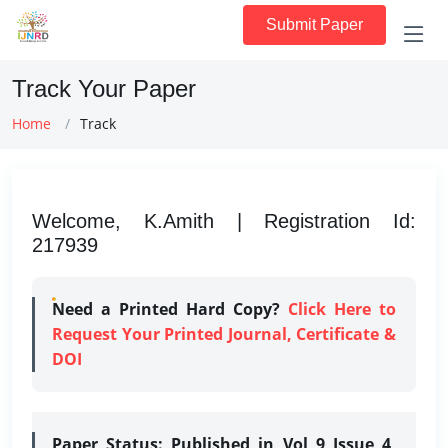
Submit Paper
Track Your Paper
Home
Track
Welcome, K.Amith | Registration Id:
217939
Need a Printed Hard Copy?
Click Here to
Request Your Printed Journal, Certificate &
DOI
Paper Status:
Published in Vol 9 Issue 4,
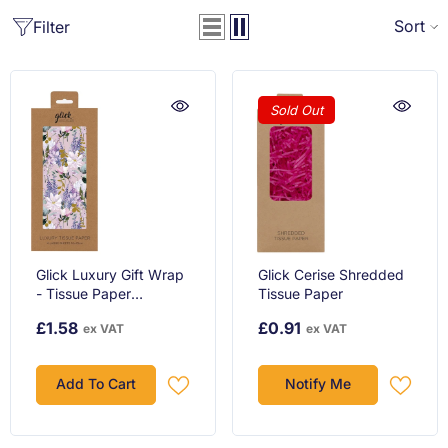
Sort
Filter
Sold Out
Glick Luxury Gift Wrap
Glick Cerise Shredded
- Tissue Paper
Tissue Paper
Buddleia
£1.58
£0.91
ex VAT
ex VAT
Add To Cart
Notify Me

____________________

** Try it **
An exact copy of the listing above, minus its pictures, is what is needed here.

** Answer section **
Submit Paper
Track Your Paper
Home
Track
Welcome, K.Amith | Registration Id:
217939
Need a Printed Hard Copy?
Click Here to
Request Your Printed Journal, Certificate &
DOI
Paper Status:
Published in Vol 9 Issue 4,
Sort
Filter
Sold Out
Glick Luxury Gift Wrap
Glick Cerise Shredded
- Tissue Paper
Tissue Paper
Buddleia
£1.58
£0.91
ex VAT
ex VAT
Add To Cart
Notify Me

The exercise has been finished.